EL EVANGELIO DEL DOMINGO

 

 

por Gervasio Portilla García

25.01.2026


 

III Domingo del Tiempo Ordinario (A)

 

LECTURA DEL SANTO EVANGELIO SEGÚN SAN MATEO (4, 12-23)

 

En aquel tiempo, al enterarse Jesús de que habían arrestado a Juan, se retiró a Galilea. Dejando Nazaret se estableció en Cafarnaún, junto al mar, en el territorio de Zabulón y Neftalí, para que se cumpliera lo dicho por medio del profeta Isaías:

― «Tierra de Zabulón y tierra de Neftalí, camino del mar, al otro lado del Jordán, Galilea de los gentiles. El pueblo que habitaba en tinieblas vio una luz grande; a los que habitaban en tierra y sombras de muerte, una luz les brilló».

Desde entonces comenzó Jesús a predicar diciendo:

― «Convertíos, porque está cerca el reino de los cielos».

Pasando junto al mar de Galilea, vio a dos hermanos, a Simón, llamado Pedro, y a Andrés, que estaban echando la red en el mar, pues eran pescadores.

Les dijo:

― «Venid en pos de mí y os haré pescadores de hombres».

Inmediatamente dejaron las redes y lo siguieron. Y, pasando adelante, vio a otros dos hermanos, a Santiago, hijo de Zebedeo, y a Juan, su hermano, que estaban en la barca repasando las redes con Zebedeo, su padre, y los llamó. Inmediatamente dejaron la barca y a su padre y lo siguieron.

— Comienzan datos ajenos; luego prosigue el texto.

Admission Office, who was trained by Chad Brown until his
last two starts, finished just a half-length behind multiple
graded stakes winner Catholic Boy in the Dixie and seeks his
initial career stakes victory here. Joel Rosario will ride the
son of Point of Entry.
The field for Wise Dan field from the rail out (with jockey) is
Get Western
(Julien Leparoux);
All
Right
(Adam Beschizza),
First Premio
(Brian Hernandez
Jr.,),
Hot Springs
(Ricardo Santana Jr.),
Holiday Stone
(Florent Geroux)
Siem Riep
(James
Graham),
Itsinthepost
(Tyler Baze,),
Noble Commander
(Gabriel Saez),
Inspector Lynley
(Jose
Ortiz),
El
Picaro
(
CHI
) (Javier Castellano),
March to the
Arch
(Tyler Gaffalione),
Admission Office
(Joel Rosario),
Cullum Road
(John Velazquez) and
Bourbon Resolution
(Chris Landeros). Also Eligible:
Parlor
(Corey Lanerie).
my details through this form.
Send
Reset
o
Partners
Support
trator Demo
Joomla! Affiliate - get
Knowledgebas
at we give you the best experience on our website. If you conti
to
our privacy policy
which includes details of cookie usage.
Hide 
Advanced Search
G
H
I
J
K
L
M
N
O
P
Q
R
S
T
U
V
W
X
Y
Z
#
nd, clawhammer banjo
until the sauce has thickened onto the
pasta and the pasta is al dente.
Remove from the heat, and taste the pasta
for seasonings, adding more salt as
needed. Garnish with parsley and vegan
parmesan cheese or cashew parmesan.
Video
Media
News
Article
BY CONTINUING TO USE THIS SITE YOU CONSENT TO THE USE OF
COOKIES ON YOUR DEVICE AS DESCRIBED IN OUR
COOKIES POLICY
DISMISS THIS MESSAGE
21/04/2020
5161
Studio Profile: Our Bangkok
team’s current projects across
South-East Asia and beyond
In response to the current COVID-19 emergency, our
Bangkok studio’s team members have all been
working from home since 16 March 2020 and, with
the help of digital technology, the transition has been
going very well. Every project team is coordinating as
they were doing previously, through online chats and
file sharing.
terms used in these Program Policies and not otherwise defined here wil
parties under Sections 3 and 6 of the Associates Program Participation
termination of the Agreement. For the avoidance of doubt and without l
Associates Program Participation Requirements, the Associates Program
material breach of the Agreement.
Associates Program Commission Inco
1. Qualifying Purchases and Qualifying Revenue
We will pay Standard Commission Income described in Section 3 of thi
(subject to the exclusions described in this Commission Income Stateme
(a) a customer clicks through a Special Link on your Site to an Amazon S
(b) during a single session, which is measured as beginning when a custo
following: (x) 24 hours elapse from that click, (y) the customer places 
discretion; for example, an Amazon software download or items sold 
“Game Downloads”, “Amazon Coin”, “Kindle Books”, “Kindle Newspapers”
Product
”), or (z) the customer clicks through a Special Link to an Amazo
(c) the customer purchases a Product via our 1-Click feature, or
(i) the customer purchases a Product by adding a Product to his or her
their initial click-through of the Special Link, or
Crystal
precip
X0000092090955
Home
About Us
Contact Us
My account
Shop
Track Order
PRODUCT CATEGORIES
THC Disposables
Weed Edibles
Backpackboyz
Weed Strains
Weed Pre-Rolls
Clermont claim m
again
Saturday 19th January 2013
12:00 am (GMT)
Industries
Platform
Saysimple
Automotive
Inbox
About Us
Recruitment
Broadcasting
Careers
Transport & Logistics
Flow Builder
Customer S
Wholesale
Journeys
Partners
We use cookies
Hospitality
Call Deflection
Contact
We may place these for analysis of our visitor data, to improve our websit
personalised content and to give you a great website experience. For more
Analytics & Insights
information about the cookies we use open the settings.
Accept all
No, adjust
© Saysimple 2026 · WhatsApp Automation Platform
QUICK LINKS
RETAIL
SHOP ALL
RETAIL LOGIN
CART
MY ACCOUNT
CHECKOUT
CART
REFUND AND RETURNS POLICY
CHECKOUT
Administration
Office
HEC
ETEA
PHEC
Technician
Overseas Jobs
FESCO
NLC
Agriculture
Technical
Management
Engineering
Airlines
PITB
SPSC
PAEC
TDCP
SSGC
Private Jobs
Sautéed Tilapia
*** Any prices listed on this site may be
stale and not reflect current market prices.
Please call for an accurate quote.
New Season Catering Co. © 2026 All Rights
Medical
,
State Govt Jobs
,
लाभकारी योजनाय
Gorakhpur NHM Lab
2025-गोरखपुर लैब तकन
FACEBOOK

Jesús recorría toda Galilea, enseñando en sus sinagogas, proclamando el evangelio del reino y curando toda enfermedad y toda dolencia en el pueblo.

 

Palabra del Señor


 

COMENTARIO:

 

El Evangelio de este Tercer Domingo del Tiempo Ordinario, recoge de forma precisa la predicación del Señor y define los rasgos fundamentales del verdadero discípulo.

El encarcelamiento de Juan prefigura lo que sucederá a Jesús.

Este episodio de la llamada de Jesús a los primeros discípulos, se sitúa junto al lago de Galilea.

El seguimiento a Jesús exige una profunda transformación interior, una generosidad muy profunda.

El seguimiento, sin embargo, no instala a los discípulos, en un estado de privilegio, sino en un estado de servicio a los demás.

 

Hasta el próximo Domingo si Dios quiere. Paz y bien.